#### Your goal
What is needed is an exact copy of the records below, with the pictures left out.

[[ Information shown, beginning ]]

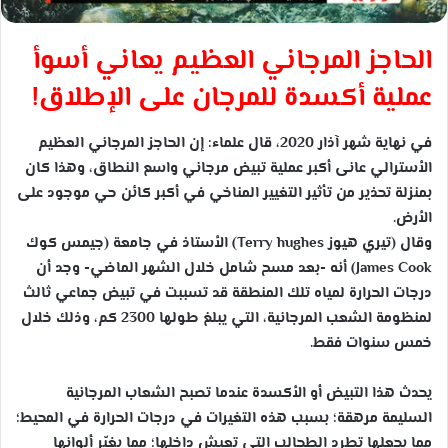
الحاجز المرجاني العظيم يعاني أسوأ
عملية أكسدة للمرجان على الإطلاق!
في نهاية شهر آذار 2020، قال علماء: إن الحاجز المرجاني العظيم
الأسترالي عانى أكبر عملية تبيض مرجاني واسع النطاق، وهذا كان
بمنزلة تحذير من تأثير التغيير المناخي في أكبر كائن حي موجود على
الأرض.
وقال (تيري هيوز Terry hughes) الأستاذ في جامعة (جيمس كوك
James Cook) أنه -بعد مسح شامل خلال الشهر الماضي- وجد أن
درجات الحرارة لمياه تلك المنطقة قد تسببت في تبيض جماعي ثالث
لمنظومة الشعب المرجانية، التي يبلغ طولها 2300 كم، وذلك خلال
خمس سنوات فقط.
يحدث هذا التبيض أو الأكسدة عندما تصبح الشعاب المرجانية
السليمة مرهقة؛ بسبب هذه التغيرات في درجات الحرارة في المحيط؛
مما يجعلها تطرد الطحالب التي تعيش داخلها؛ مما يغيّر ألوانها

[[ Information shown, end ]]

#### Reply
الحاجز المرجاني العظيم يعاني أسوأ
عملية أكسدة للمرجان على الإطلاق!
في نهاية شهر آذار 2020، قال علماء: إن الحاجز المرجاني العظيم
الأسترالي عانى أكبر عملية تبيض مرجاني واسع النطاق، وهذا كان
بمنزلة تحذير من تأثير التغيير المناخي في أكبر كائن حي موجود على
الأرض.
وقال (تيري هيوز Terry hughes) الأستاذ في جامعة (جيمس كوك
James Cook) أنه -بعد مسح شامل خلال الشهر الماضي- وجد أن
درجات الحرارة لمياه تلك المنطقة قد تسببت في تبيض جماعي ثالث
لمنظومة الشعب المرجانية، التي يبلغ طولها 2300 كم، وذلك خلال
خمس سنوات فقط.
يحدث هذا التبيض أو الأكسدة عندما تصبح الشعاب المرجانية
السليمة مرهقة؛ بسبب هذه التغيرات في درجات الحرارة في المحيط؛
مما يجعلها تطرد الطحالب التي تعيش داخلها؛ مما يغيّر ألوانها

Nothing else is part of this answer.